* Exercise goal *
Restate word for word the entries below, starting at the line with "Deutsches Rotes Kreuz" and ending at the line with "21 марта 2025 г.". Keep both end lines and omit the pictures.

###

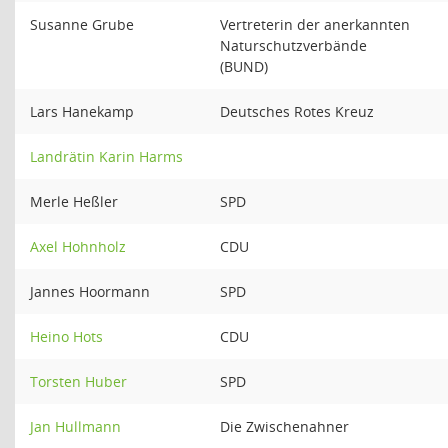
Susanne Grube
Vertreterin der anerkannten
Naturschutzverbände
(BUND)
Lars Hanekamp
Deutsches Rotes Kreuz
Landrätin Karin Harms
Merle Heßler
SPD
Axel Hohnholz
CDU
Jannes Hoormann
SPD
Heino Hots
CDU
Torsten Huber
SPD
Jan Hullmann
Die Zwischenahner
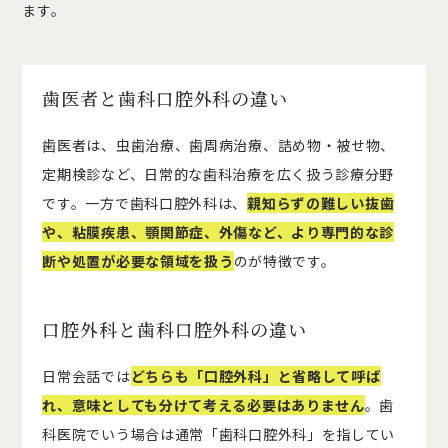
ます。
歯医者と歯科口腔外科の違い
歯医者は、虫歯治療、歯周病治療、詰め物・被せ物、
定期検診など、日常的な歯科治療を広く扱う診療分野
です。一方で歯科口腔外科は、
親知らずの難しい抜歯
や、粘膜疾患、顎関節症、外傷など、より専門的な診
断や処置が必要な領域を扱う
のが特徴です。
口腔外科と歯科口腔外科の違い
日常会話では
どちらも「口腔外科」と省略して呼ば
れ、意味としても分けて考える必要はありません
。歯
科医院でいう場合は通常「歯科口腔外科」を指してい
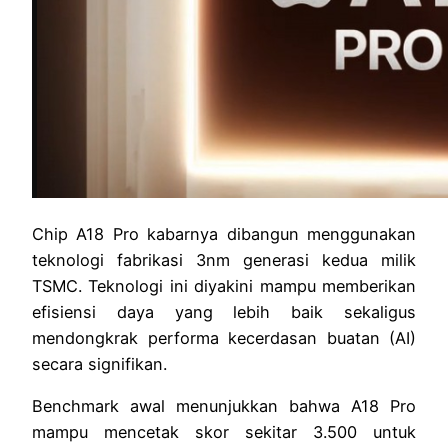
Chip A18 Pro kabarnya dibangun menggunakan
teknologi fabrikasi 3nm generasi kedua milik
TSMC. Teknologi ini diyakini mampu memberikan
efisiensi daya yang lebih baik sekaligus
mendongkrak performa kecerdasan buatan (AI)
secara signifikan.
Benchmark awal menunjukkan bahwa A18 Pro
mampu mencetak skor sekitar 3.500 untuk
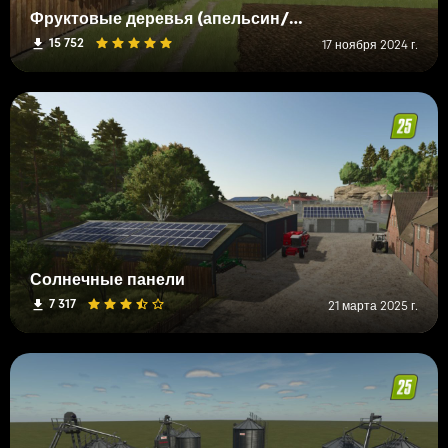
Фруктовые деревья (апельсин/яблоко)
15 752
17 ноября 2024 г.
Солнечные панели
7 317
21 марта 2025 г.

###

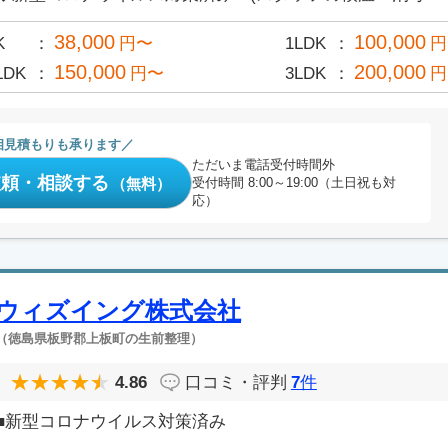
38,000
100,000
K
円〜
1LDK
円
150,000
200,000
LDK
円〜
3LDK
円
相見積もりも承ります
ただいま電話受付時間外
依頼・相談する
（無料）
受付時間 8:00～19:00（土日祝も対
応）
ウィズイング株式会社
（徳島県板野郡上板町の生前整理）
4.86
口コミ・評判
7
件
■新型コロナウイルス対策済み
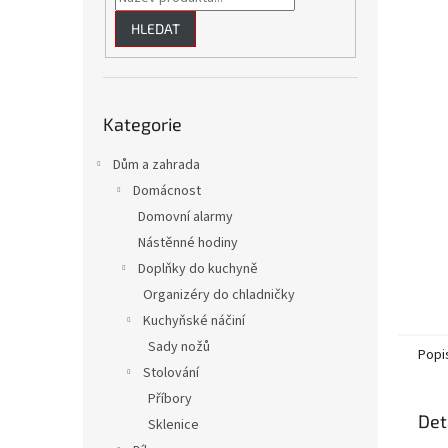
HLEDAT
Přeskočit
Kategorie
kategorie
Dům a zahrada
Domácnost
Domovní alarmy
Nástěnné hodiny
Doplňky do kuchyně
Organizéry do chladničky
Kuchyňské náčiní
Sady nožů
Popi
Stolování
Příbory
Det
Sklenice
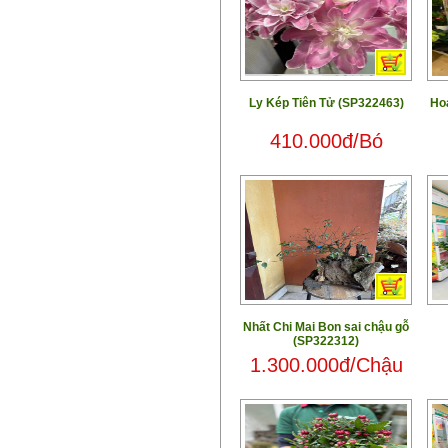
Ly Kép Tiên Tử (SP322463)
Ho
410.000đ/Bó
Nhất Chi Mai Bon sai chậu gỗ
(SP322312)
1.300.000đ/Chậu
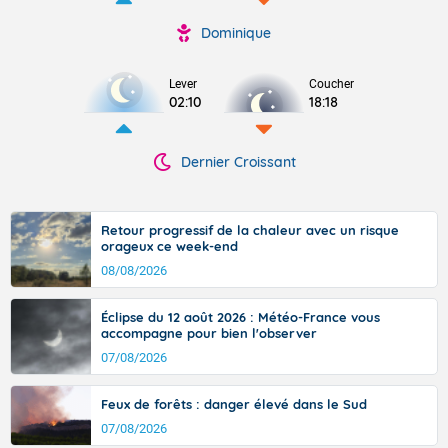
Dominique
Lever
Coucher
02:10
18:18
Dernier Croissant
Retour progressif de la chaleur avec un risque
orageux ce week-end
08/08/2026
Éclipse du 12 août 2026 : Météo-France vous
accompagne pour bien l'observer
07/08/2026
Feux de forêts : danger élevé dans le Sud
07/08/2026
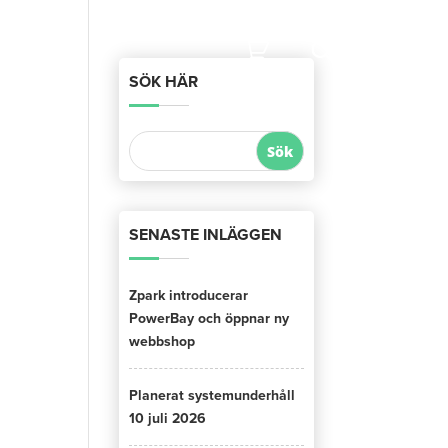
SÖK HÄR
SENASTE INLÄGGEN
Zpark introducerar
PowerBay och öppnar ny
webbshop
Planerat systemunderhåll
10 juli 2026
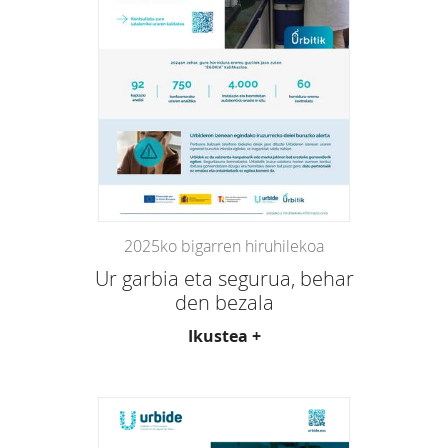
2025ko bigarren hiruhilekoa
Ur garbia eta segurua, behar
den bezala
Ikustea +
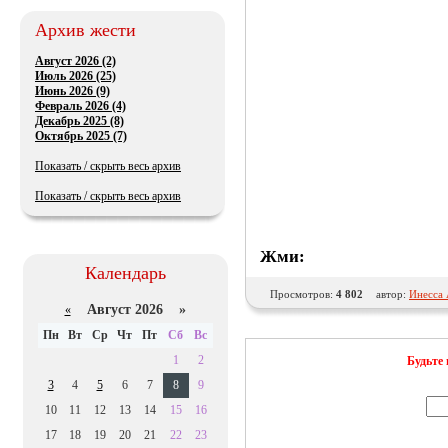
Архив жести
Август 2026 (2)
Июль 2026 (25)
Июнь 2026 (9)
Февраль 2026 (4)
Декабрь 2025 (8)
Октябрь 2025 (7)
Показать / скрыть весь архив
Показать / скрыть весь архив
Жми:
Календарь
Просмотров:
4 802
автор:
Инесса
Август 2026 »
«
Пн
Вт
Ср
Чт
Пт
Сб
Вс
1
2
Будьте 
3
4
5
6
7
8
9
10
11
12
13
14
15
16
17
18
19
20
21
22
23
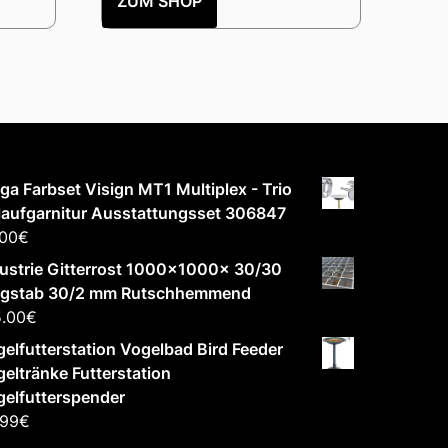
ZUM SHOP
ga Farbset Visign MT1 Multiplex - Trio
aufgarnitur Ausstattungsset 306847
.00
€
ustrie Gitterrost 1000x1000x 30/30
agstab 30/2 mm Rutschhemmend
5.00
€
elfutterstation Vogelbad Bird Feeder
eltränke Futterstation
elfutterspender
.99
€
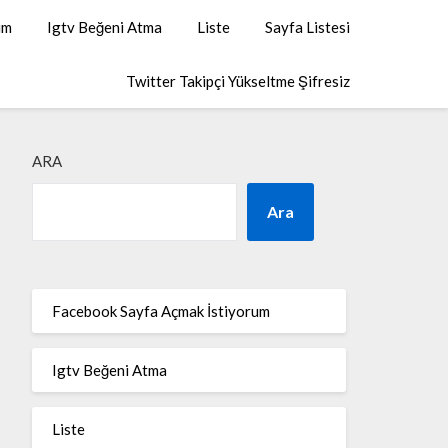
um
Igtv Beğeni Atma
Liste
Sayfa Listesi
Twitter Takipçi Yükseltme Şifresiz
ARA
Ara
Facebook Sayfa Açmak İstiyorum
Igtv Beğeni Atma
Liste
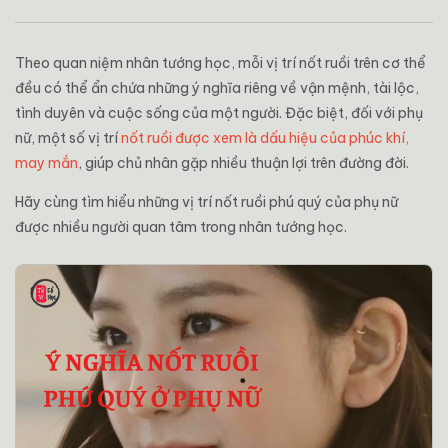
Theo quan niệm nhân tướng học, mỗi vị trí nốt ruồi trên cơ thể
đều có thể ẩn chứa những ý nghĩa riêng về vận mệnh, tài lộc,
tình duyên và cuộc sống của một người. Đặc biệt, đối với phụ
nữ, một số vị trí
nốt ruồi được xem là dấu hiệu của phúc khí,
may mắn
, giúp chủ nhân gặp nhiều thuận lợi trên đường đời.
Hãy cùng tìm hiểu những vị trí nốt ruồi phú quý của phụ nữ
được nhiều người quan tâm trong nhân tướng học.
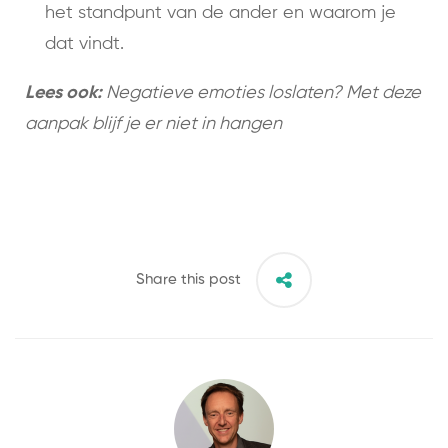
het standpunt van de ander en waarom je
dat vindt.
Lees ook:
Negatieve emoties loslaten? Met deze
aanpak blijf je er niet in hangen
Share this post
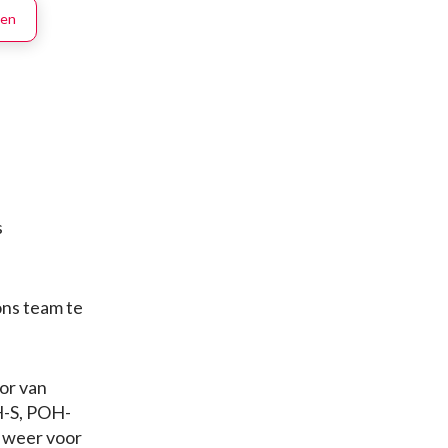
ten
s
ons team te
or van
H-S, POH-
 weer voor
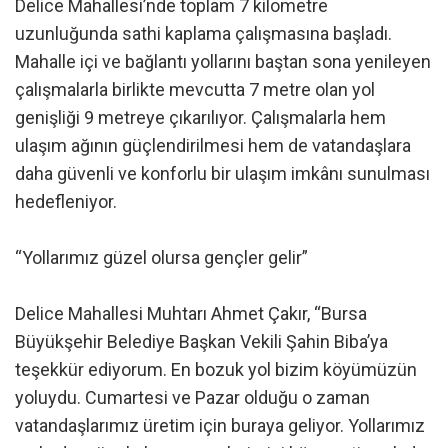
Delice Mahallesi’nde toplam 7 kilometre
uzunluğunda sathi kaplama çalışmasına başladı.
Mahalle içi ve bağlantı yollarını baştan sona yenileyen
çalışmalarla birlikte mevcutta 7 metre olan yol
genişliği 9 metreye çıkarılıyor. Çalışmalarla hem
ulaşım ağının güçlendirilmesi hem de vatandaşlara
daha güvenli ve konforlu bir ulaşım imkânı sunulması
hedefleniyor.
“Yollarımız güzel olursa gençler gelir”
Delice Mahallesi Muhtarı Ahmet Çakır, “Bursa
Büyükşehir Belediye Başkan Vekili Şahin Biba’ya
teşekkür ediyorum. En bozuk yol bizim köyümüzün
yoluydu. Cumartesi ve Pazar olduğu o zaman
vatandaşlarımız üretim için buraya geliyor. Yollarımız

###

* Your solution *
Deutsches Rotes Kreuz
Landrätin Karin Harms
Merle Heßler
SPD
Axel Hohnholz
CDU
Jannes Hoormann
SPD
Heino Hots
CDU
Torsten Huber
SPD
Jan Hullmann
Die Zwischenahner
ます。
歯医者と歯科口腔外科の違い
歯医者は、虫歯治療、歯周病治療、詰め物・被せ物、
定期検診など、日常的な歯科治療を広く扱う診療分野
です。一方で歯科口腔外科は、
親知らずの難しい抜歯
や、粘膜疾患、顎関節症、外傷など、より専門的な診
断や処置が必要な領域を扱う
のが特徴です。
口腔外科と歯科口腔外科の違い
日常会話では
どちらも「口腔外科」と省略して呼ば
れ、意味としても分けて考える必要はありません
。歯
科医院でいう場合は通常「歯科口腔外科」を指してい
Chip A18 Pro kabarnya dibangun menggunakan
teknologi fabrikasi 3nm generasi kedua milik
TSMC. Teknologi ini diyakini mampu memberikan
efisiensi daya yang lebih baik sekaligus
mendongkrak performa kecerdasan buatan (AI)
secara signifikan.
Benchmark awal menunjukkan bahwa A18 Pro
mampu mencetak skor sekitar 3.500 untuk
Фруктовые деревья (апельсин/яблоко)
15 752
17 ноября 2024 г.
Солнечные панели
7 317
21 марта 2025 г.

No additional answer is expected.